In September NAVFAC Hawaii awarded Ameresco Inc. a $14 million contract to install a solar power and a solar thermal system along with several energy efficiency upgrades at its Wahiawa Annex. The contract calls for panels to be installed on a canopy over a portion of an existing base parking lot and is expected to be completed by October 2022.
‘A Warfighting Advantage’
Navy leaders have long worried about the effects of climate change. In 2013, Adm. Samuel Locklear told The Boston Globe that climate change is the greatest threat to the Pacific region and that resulting conflicts and disasters “will cripple the security environment, probably more likely than the other scenarios we all often talk about.”
Competition over fossil fuels also has been a driver for both military confrontation and environmental degradation. The Hawaii-based Pacific Fleet has stepped up operations in the South China Sea amid a standoff with China over access to critical trade routes and potentially rich undersea oil and gas reserves.
While it’s looking to renewable power for its facilities, the Navy’s aircraft and warships remain heavily dependent on fossil fuels and that continues to take an environmental toll. A 2019 report from Brown University found that the U.S. military produces more carbon emissions than many entire industrialized nations.
In Hawaii, the military’s largest fuel reserve is the Navy’s Red Hill underground facility in Halawa. The aging tanks have leaked into Oahu’s drinking water several times over the years.
Last month the U.S. Environmental Protection Agency and the Hawaii Department of Health rejected a Navy proposal to upgrade the tanks, saying the plan was “deficient” and didn’t demonstrate how it would “minimize risk and impact to the drinking water.” They asked the Navy and Defense Logistics Agency to resubmit a revised plan.
The Navy has pursued renewable energy projects despite vocal skepticism from President Donald Trump, a fierce opponent of environmental research and green energy
whose 2016 campaign succeeded in part by promising to protect jobs in the coal, oil and gas industries.
Former Pentagon officials accused the Trump administration of purposely slowing military renewable energy projects. Following the resignation of Defense Secretary Jim Mattis, a renewable energy advocate, the Navy disbanded its climate change task force that started under the Obama administration.
The Trump administration pushed officials not to use the term “climate change” and withdrew the U.S. from the Paris Climate Accords.
President-elect Joe Biden has pledged that he would work toward making the United States carbon neutral by 2050, but debate over environmental and energy policy will likely remain divisive.
“I think the debate should be focused on a science-based approach,” said Scott Swift, a retired admiral who commanded the Pacific Fleet from 2015 to 2018.
Swift said the military should use renewable energy in as many ways as possible, especially on rooftops around military bases that could easily be used for solar panels.
Swift argued that the private sector has sometimes been slow to adopt renewable energy due to high up-front costs but that the military — which doesn’t have to worry about quarterly profits — can potentially undertake seemingly costly projects that save money in the long run.
“There’s a warfighting advantage to it, an environmental advantage to it, an economic advantage to it,” he said.
Rising sea levels and melting ice caps already have had a tangible impact on military operations as ecosystems change shape and some coastal bases face storms and flooding.

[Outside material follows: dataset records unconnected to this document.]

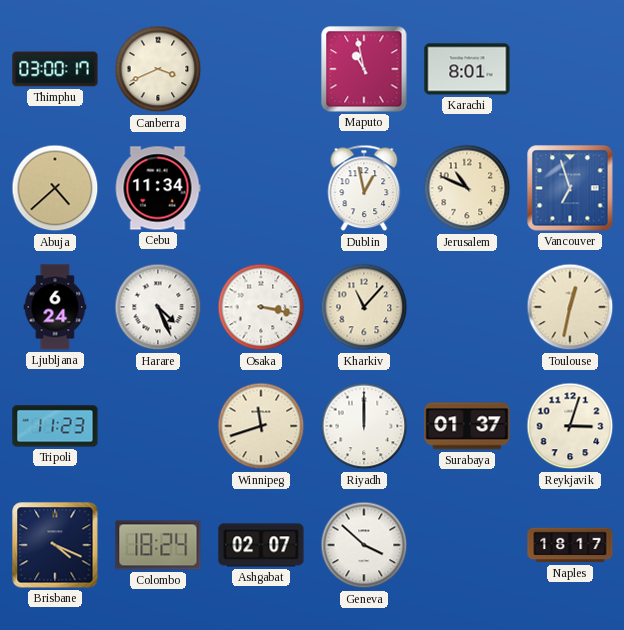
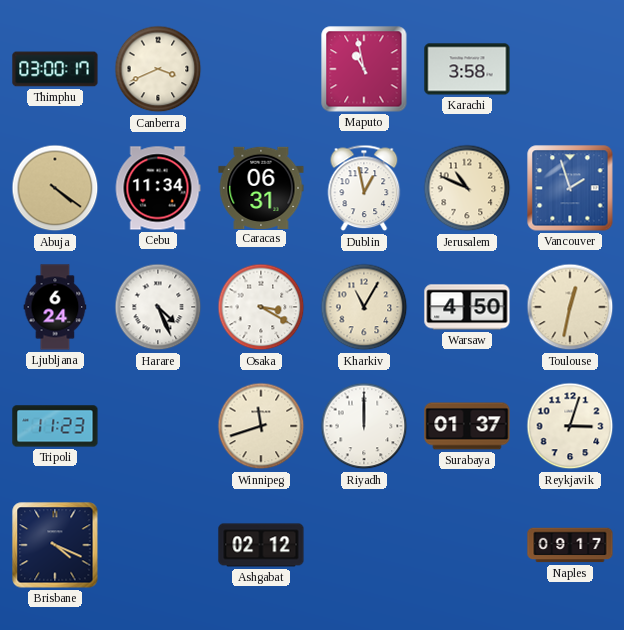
Karachi: 8:01 -> 3:58
Abuja: 4:38 -> 4:21
Caracas: none -> 06:31
Vancouver: 6:57 -> 1:57
Osaka: 3:17 -> 3:20
Kharkiv: 11:07 -> 11:05
Warsaw: none -> 4:50
Colombo: 18:24 -> none
Ashgabat: 02:07 -> 02:12
Geneva: 3:52 -> none
Naples: 18:17 -> 09:17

A 2019 report by the U.S. General Accounting Office found the military wasn’t acting fast enough to protect bases from changing conditions.
Evans said green and renewable energy systems are becoming increasingly affordable.
“The technology is becoming more readily available. There was a point when we couldn’t get battery storage, it wasn’t cost-effective. And now it is cost-effective,” she said.